Speaker
Description
Authors: Gopinath Sadhu, Helen M Byrne, and D C Dalal
Oxygen heterogeneity is a common feature in solid tumors. Oxygen deficiency in a tumor can trigger various events such as metabolic adaptation, angiogenesis, and epithelial-to-mesenchymal transition (EMT), which contribute to the invasion process. In this work, we propose a mathematical model to describe how oxygen levels within a tumor impact EMT and its reverse process, mesenchymal-to-epithelial transition (MET). The mathematical model consists of a system of partial differential equations (PDEs) describing the spatiotemporal evolution of epithelial, mesenchymal, and necrotic cell densities, as well as oxygen concentration. Scientific literature suggests that mesenchymal cells acquire motile properties. In this study, we consider mesenchymal cells to exhibit only random motion. Oxygen levels may fluctuate spatiotemporally. We examine the impact of spatially uniform oxygen levels and temporal fluctuations between hypoxic and normoxic states at the tumor site on EMT dynamics. Our observations indicate that the tumor transitions into a single-phenotype population depending on the oxygen levels at the tumor site.
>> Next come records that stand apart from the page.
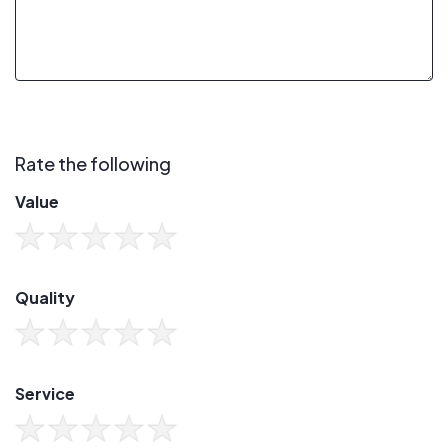
Rate the following
Value
Quality
Service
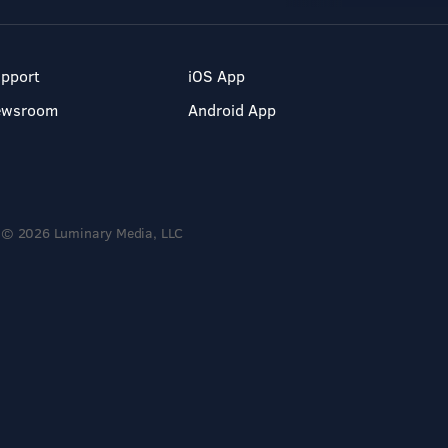
pport
iOS App
ewsroom
Android App
© 2026 Luminary Media, LLC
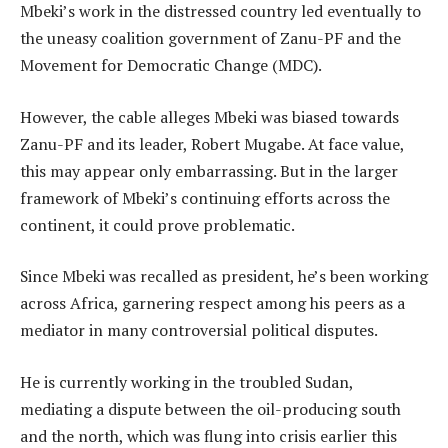
Mbeki’s work in the distressed country led eventually to
the uneasy coalition government of Zanu-PF and the
Movement for Democratic Change (MDC).
However, the cable alleges Mbeki was biased towards
Zanu-PF and its leader, Robert Mugabe. At face value,
this may appear only embarrassing. But in the larger
framework of Mbeki’s continuing efforts across the
continent, it could prove problematic.
Since Mbeki was recalled as president, he’s been working
across Africa, garnering respect among his peers as a
mediator in many controversial political disputes.
He is currently working in the troubled Sudan,
mediating a dispute between the oil-producing south
and the north, which was flung into crisis earlier this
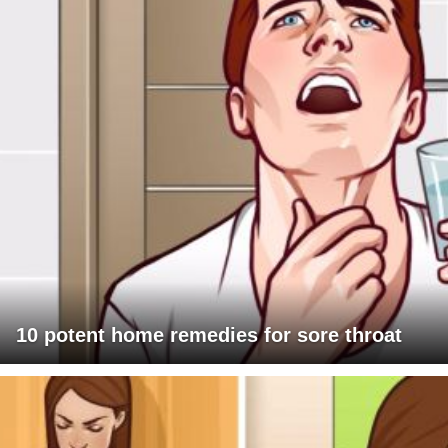
10 potent home remedies for sore throat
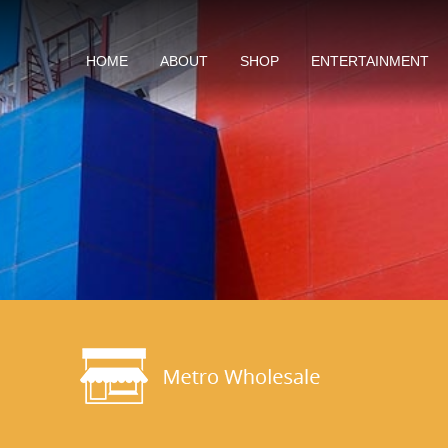
HOME
ABOUT
SHOP
ENTERTAINMENT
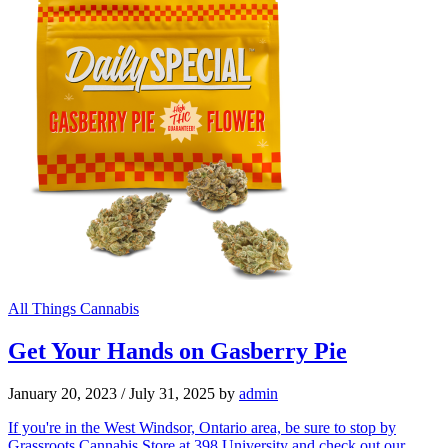
All Things Cannabis
Get Your Hands on Gasberry Pie
January 20, 2023
/
July 31, 2025
by
admin
If you're in the West Windsor, Ontario area, be sure to stop by
Grassroots Cannabis Store at 398 University and check out our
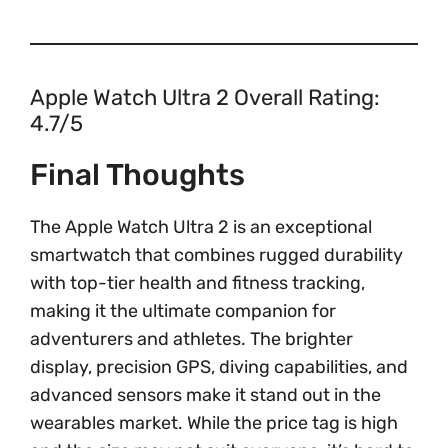
Apple Watch Ultra 2 Overall Rating:
4.7/5
Final Thoughts
The Apple Watch Ultra 2 is an exceptional
smartwatch that combines rugged durability
with top-tier health and fitness tracking,
making it the ultimate companion for
adventurers and athletes. The brighter
display, precision GPS, diving capabilities, and
advanced sensors make it stand out in the
wearables market. While the price tag is high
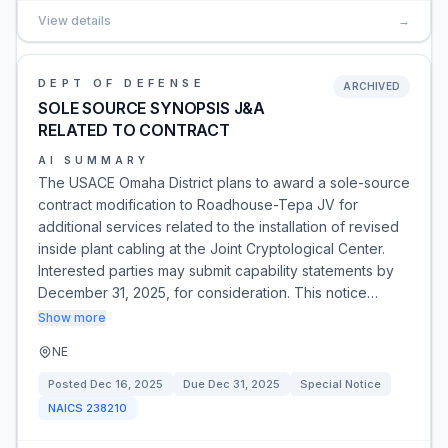
View details
→
DEPT OF DEFENSE
ARCHIVED
SOLE SOURCE SYNOPSIS J&A
RELATED TO CONTRACT
AI SUMMARY
The USACE Omaha District plans to award a sole-source
contract modification to Roadhouse-Tepa JV for
additional services related to the installation of revised
inside plant cabling at the Joint Cryptological Center.
Interested parties may submit capability statements by
December 31, 2025, for consideration. This notice…
Show more
NE
Posted
Dec 16, 2025
Due
Dec 31, 2025
Special Notice
NAICS
238210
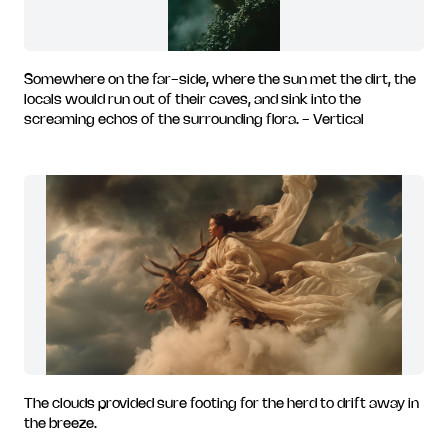
Somewhere on the far-side, where the sun met the dirt, the
locals would run out of their caves, and sink into the
screaming echos of the surrounding flora. - Vertical
The clouds provided sure footing for the herd to drift away in
the breeze.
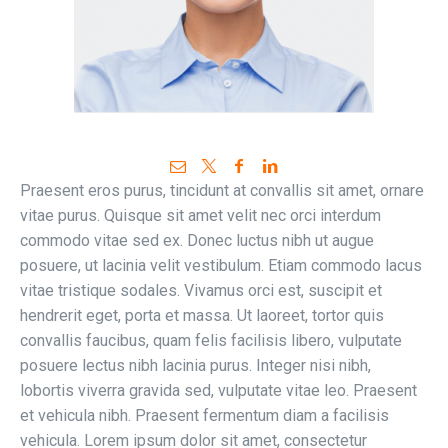
Praesent eros purus, tincidunt at convallis sit amet, ornare
vitae purus. Quisque sit amet velit nec orci interdum
commodo vitae sed ex. Donec luctus nibh ut augue
posuere, ut lacinia velit vestibulum. Etiam commodo lacus
vitae tristique sodales. Vivamus orci est, suscipit et
hendrerit eget, porta et massa. Ut laoreet, tortor quis
convallis faucibus, quam felis facilisis libero, vulputate
posuere lectus nibh lacinia purus. Integer nisi nibh,
lobortis viverra gravida sed, vulputate vitae leo. Praesent
et vehicula nibh. Praesent fermentum diam a facilisis
vehicula. Lorem ipsum dolor sit amet, consectetur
Simulation results also suggest that shorter periodicity of oxygen fluctuations leads to an increase in the total tumor volume. The model is applied to an in vivo scenario where oxygen diffusion is considered to investigate how spatial oxygen heterogeneity influences EMT dynamics. The simulations demonstrate that heterogeneity in oxygen levels results in a mixed tumor population, with epithelial cells concentrated along the tumor's outer boundary and mesenchymal cells predominantly at the core. Further simulations indicate that higher mesenchymal diffusivity promotes epithelial cell density and contributes to an overall increase in tumor volume.